Turismo

Eventos internacionais devem ter o mesmo tratamento fiscal que as exportações

Foto: MIGUEL A. LOPES/LUSA
Foto: MIGUEL A. LOPES/LUSA

Principais concorrentes de Portugal entendem que a prestação de serviços em eventos internacionais não paga IVA porque equivale a exportações.

Os grandes compradores de locais para a realização dos próximos grandes eventos a nível mundial consideram Portugal um destino “exótico” e com interesse, porém a carga fiscal que é aplicada, em IVA a 23%, retira competitividade ao destino, explicou Brad Williams, no 42º Congresso da Associação das Agências de Viagens e Turismo.

O norte-americano, CEO da Platinum DMC Collection, empresa que representa um conjunto de empresas de organização de eventos internacionais de elite, considerou que “há uma boa perceção de Portugal na questão do valor/qualidade”, contudo ainda precisa de “ser mais competitivo na isenção de IVA”. Da lista de recomendação constam ainda incentivos à construção de mais hotéis de luxo novos, publicitar de forma mais evidente as novas ligações aéreas, dar ênfase ao binómio valor/qualidade oferecido pelo país, criar uma marca e contar a história de Portugal de forma a “torná-lo pessoal”.

“Espanha consegue agrupar os transportes aéreos e terrestres, os hotéis e os restantes serviços necessários aos eventos em pacotes que o Governo considera exportações, por isso não cobra IVA”, recordou o empresário, dando força às reivindicações dos profissionais do turismo.

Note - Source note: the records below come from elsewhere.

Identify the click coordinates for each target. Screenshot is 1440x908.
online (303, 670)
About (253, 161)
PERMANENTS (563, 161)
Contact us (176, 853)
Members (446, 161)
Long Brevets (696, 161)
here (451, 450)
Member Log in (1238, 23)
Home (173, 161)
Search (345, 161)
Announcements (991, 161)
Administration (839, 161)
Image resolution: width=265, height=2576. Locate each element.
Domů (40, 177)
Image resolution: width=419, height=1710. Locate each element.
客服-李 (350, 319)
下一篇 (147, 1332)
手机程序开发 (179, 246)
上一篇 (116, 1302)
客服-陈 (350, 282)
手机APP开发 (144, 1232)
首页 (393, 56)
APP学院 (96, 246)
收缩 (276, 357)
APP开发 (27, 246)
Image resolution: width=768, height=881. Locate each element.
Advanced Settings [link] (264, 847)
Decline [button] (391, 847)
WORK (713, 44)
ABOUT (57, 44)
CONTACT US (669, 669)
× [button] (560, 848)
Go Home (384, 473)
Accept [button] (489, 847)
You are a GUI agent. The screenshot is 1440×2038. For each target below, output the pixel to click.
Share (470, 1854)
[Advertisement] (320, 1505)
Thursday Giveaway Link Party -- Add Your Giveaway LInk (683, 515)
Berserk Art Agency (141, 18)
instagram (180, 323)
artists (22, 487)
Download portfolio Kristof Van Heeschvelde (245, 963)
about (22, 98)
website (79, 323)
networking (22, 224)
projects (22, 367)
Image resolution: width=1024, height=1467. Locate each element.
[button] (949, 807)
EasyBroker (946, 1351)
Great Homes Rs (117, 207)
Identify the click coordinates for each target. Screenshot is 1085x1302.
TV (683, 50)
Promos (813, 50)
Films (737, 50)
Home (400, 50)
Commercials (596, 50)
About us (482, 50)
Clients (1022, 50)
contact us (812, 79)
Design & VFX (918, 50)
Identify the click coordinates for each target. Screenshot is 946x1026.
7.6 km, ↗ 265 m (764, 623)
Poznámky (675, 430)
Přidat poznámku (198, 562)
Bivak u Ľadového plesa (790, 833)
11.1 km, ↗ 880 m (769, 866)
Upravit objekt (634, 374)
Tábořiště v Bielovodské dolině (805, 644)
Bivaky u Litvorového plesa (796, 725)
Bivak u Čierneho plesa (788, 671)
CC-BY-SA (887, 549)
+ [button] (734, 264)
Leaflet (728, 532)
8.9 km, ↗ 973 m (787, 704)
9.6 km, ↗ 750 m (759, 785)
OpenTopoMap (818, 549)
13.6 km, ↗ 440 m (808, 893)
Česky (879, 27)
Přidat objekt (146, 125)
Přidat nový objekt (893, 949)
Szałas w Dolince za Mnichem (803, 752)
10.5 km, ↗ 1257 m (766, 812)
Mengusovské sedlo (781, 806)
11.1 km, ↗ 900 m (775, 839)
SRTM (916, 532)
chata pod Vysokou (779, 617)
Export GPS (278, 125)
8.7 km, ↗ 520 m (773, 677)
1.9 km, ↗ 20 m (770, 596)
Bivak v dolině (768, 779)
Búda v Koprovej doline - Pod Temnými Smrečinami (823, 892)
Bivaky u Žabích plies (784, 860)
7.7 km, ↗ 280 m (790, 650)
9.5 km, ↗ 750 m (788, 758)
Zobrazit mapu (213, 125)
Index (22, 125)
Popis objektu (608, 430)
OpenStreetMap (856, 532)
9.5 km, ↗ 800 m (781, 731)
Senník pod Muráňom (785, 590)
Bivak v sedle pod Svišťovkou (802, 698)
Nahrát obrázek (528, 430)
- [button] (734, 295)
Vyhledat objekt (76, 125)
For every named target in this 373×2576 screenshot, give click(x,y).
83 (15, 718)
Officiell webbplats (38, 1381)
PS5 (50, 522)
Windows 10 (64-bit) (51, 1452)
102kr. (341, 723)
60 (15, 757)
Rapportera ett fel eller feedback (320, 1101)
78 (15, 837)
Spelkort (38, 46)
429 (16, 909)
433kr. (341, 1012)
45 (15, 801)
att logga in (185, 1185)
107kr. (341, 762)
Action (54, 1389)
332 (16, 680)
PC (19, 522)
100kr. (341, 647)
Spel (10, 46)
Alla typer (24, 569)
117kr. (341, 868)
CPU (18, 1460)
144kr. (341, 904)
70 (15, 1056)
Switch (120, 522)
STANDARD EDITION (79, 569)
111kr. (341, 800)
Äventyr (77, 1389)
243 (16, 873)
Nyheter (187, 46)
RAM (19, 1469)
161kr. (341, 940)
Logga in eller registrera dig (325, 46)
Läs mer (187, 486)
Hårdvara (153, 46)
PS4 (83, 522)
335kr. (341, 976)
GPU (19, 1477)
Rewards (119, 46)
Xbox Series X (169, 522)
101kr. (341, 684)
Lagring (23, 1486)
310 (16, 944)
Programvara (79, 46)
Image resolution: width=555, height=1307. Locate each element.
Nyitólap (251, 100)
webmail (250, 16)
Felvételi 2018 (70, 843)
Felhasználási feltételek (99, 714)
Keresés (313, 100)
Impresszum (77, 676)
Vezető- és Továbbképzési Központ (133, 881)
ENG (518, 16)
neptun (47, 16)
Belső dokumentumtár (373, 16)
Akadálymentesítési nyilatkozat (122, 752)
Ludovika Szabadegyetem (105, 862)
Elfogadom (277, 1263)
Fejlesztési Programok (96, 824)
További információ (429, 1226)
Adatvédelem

Para João Silva, administrador da Team Quatro, uma empresa portuguesa de organização de eventos, “não faz sentido que o Governo português venha falar de legalidade quando anda há anos a praticar dupla tributação no automóvel”. Além disso, elaborou, “é preciso avaliar quanto vale esta questão para Portugal, porque se calhar Espanha fez as contas e percebeu que a UE pode multar em 100 milhões de euros, mas entretanto faturou três mil milhões nos eventos”.

“Ainda ninguém se lembrou de fazer as contas para saber quanto é que o país perde em IVA dos sapatos que são exportados”, comparou João Silva, recordando que os eventos internacionais beneficiam vários setores de atividade no país mas “equivalem a exportações e devem ter o mesmo tratamento fiscal”.

Se Portugal ainda é “exótico” para os EUA, estando ainda na moda com o encerramento de destinos concorrentes desde a Turquia ao Egipto e todo o Norte de África, “os nossos principais concorrentes nos eventos são Espanha e Itália”, sublinhou João Silva.

O representante da tutela no debate, Joaquim Pires, marketing manager do Turismo de Portugal para as reuniões e incentivos, recordou que estão agendados 42 novos congressos internacionais em 2017, fruto do trabalho desenvolvido nos últimos anos, e esclareceu que poderá apenas “recomendar” estratégias à Secretaria de Estado do Turismo.